The most-active construction steel rebar contract on the Shanghai Futures Exchange dipped 1% to 3,741 yuan/t ($556.53/t) as of 0206 GMT.
Hot-rolled coil, a manufacturing-grade steel product, slid 0.7% to 3,686 yuan/t.
"Trading on the spot market is getting tepid ... with increasing rainfall in southern China, demand from downstream sectors is starting to show signs of weakening," said analysts from CITIC Futures in a note in Mandarin.
Construction activity in southern regions typically slows down from May due to continuous rains and high temperatures.

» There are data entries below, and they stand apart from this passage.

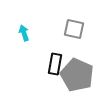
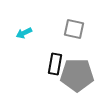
cyan arrow: rotated 98 degrees counterclockwise
gray pentagon: rotated 24 degrees counterclockwise
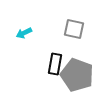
gray pentagon: rotated 20 degrees clockwise
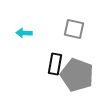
cyan arrow: rotated 28 degrees clockwise
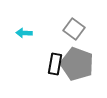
gray square: rotated 25 degrees clockwise
gray pentagon: moved 11 px up
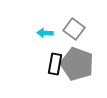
cyan arrow: moved 21 px right
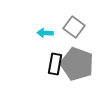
gray square: moved 2 px up
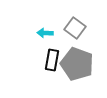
gray square: moved 1 px right, 1 px down
black rectangle: moved 3 px left, 4 px up
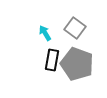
cyan arrow: rotated 56 degrees clockwise
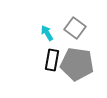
cyan arrow: moved 2 px right
gray pentagon: rotated 12 degrees counterclockwise
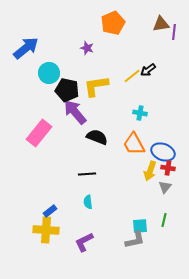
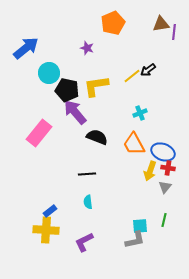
cyan cross: rotated 32 degrees counterclockwise
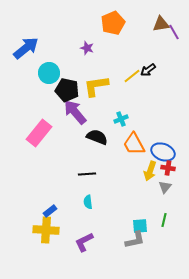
purple line: rotated 35 degrees counterclockwise
cyan cross: moved 19 px left, 6 px down
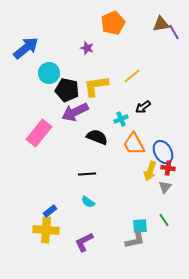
black arrow: moved 5 px left, 37 px down
purple arrow: rotated 76 degrees counterclockwise
blue ellipse: rotated 40 degrees clockwise
cyan semicircle: rotated 48 degrees counterclockwise
green line: rotated 48 degrees counterclockwise
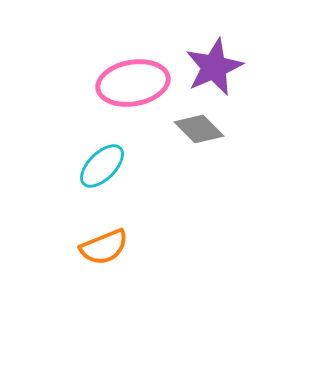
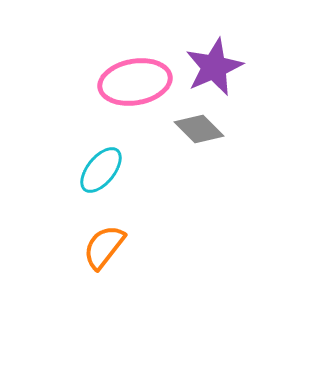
pink ellipse: moved 2 px right, 1 px up
cyan ellipse: moved 1 px left, 4 px down; rotated 6 degrees counterclockwise
orange semicircle: rotated 150 degrees clockwise
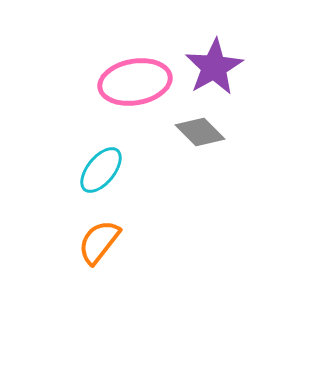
purple star: rotated 6 degrees counterclockwise
gray diamond: moved 1 px right, 3 px down
orange semicircle: moved 5 px left, 5 px up
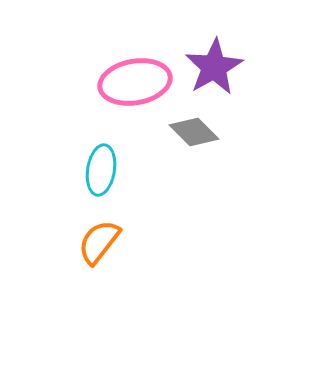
gray diamond: moved 6 px left
cyan ellipse: rotated 30 degrees counterclockwise
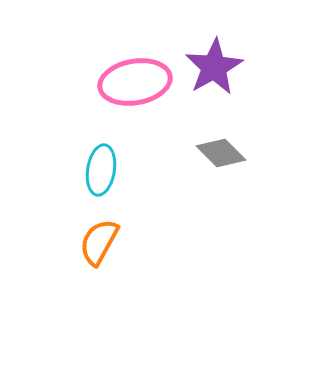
gray diamond: moved 27 px right, 21 px down
orange semicircle: rotated 9 degrees counterclockwise
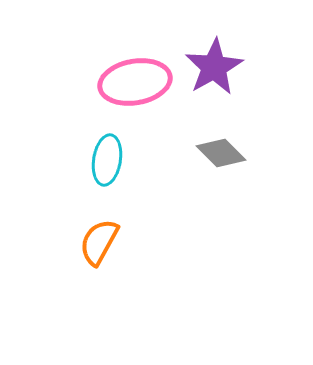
cyan ellipse: moved 6 px right, 10 px up
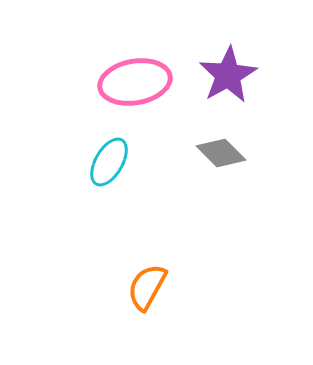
purple star: moved 14 px right, 8 px down
cyan ellipse: moved 2 px right, 2 px down; rotated 21 degrees clockwise
orange semicircle: moved 48 px right, 45 px down
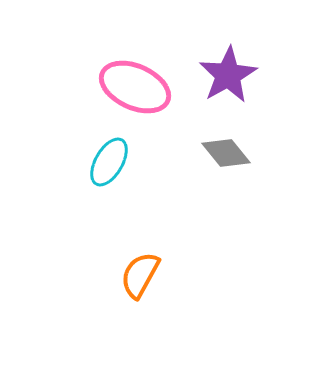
pink ellipse: moved 5 px down; rotated 34 degrees clockwise
gray diamond: moved 5 px right; rotated 6 degrees clockwise
orange semicircle: moved 7 px left, 12 px up
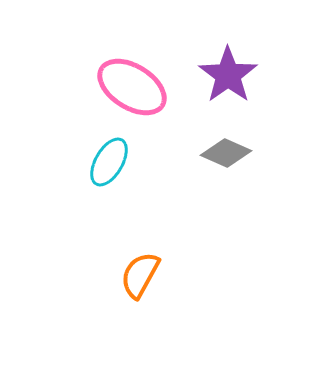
purple star: rotated 6 degrees counterclockwise
pink ellipse: moved 3 px left; rotated 8 degrees clockwise
gray diamond: rotated 27 degrees counterclockwise
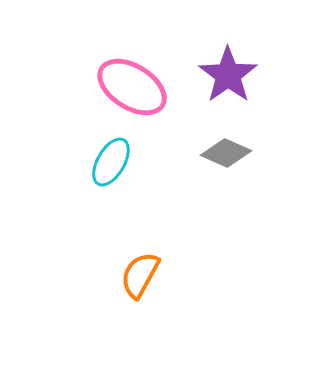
cyan ellipse: moved 2 px right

Analysts also warned of rising output in the coming weeks amid easier production restrictions in the top steelmaking city of Tangshan, which could add to downward pressure on prices. The market expects tighter restrictions from next month.
Utilization rates at steel mills in China reached 70.03% last week as of April 19, the highest level since July 20, 2018, data showed.
Prices of the most-traded iron ore futures on the Dalian Commodity Exchange also fell on April 24, slipping 0.5% to 626 yuan/t.
Steel mills in Tangshan are still under a temporary second-level smog alert, which requires at least a 40% operational restriction on sintering machines. The alert is due to be lifted on April 25.
Coking coal prices rose 0.6% to 1,345 yuan/t, buoyed by concerns over tight supply in the coal-mining heartland of Shaanxi and Inner Mongolia, where local authorities are carrying out safety inspections at coal mines.
The coke contract 1909 edged up 0.2% to 2,044 yuan/t.